As Gavin was shaking his head he heard a sudden crash in the outer office — the front doors had been flung open. This was followed by a half-bellowed scream for help.

Gavin and the chief leapt up, the board and its pieces scattering. A woman — Rose Buffum, Gavin instantly recognized — stood in the doorway, streaming wet, her sodden clothes clinging to her heavy body, her long gray hair plastered against her head, her eyes wide in terror.

“God help me!” she screeched, choking. “Help me!” She staggered toward Gavin.

“What is it?” Gavin grabbed one arm and the chief took the other. She was shaking violently. “Are you hurt?”

“My God, my God!” she wailed.

They eased her down in a chair. Gavin rushed to get her a cup of coffee.

“Call nine-one-one, get an ambulance,” said the chief. “There’s blood here.”

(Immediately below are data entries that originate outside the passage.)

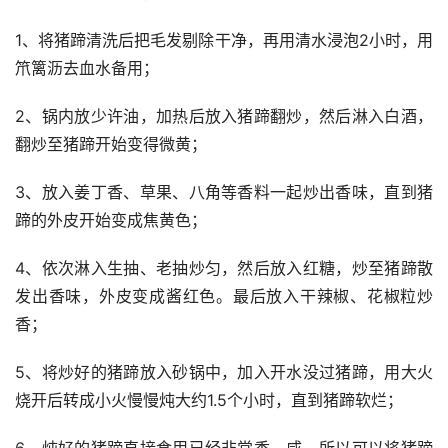
1、将猪蹄清洗后把毛发剔除干净，再用清水浸泡2小时，用
笊篱沥去血水备用；
2、锅内放少许油，加热后放入猪蹄翻炒，然后淋入白酒，
翻炒至猪蹄开始变得微黄；
3、放入姜丁香、草果、八角等香料一起炒出香味，直到猪
蹄的外皮开始变成焦黄色；
4、依次淋入生抽、老抽炒匀，然后放入红糖，炒至猪蹄散
发出香味，外皮变成酱红色。最后放入干辣椒、花椒粒炒
香；
5、将炒好的猪蹄放入砂锅中，加入开水没过猪蹄，用大火
烧开后转成小火慢慢炖大约1.5个小时，直到猪蹄软烂；
6、炖好的猪蹄直接食用已经非常香，咸，所以可以将猪蹄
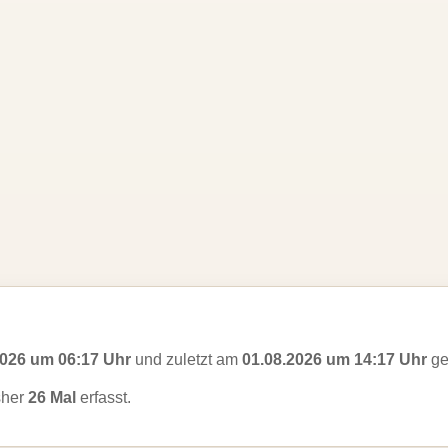
2026 um 06:17 Uhr
und zuletzt am
01.08.2026 um 14:17 Uhr
ge
sher
26 Mal
erfasst.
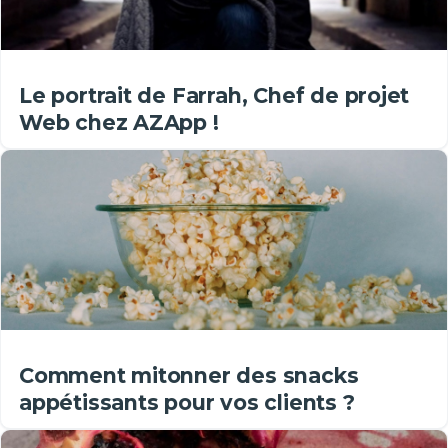
Le portrait de Farrah, Chef de projet
Web chez AZApp !
Comment mitonner des snacks
appétissants pour vos clients ?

Buffum lay back in the chair, half swooning, eyes rolling in her head. Gavin put down the coffee and grabbed his radio. He quickly got the dispatcher in Newburyport and called in the 911. Meanwhile, the chief was wiping down Buffum’s face with a paper towel, dabbing here and there.

“Where are you hurt?” he asked.

The woman gasped. “It isn’t my blood!”

“Okay,” said the chief. “Have a sip of coffee and tell us what’s going on.”

Buffum ignored the coffee, let out another gasped wail. “The monster!”

Monster?” Mourdock repeated in a skeptical tone.

“It won’t stop killing.” And then, as if seized with a sudden thought: “Oh, dear God, lock the doors!”

“We don’t lock the station doors,” said the chief.

“Get us in a cell, then. It’s coming!”

“What’s coming?”

“It’s a demon from hell, ripping people apart!”

Listening, Gavin felt a sudden freezing in his vitals. The monster. No. Impossible.

“Ripping people apart, and...!” At this the woman doubled over and, with a retching sound, lost her dinner all over the floor of the station.

The chief backed away with a disgusted expression. “We have an ambulance coming, Rose. Just hang in there.” He looked at Gavin. “What should we do?”

Gavin stared at him. There was no doubting the woman’s sincerity. Rose Buffum had all the imagination of a fencepost — she wasn’t the kind of person to be seeing things. The chief knew this, too. The skepticism was quickly draining from his face.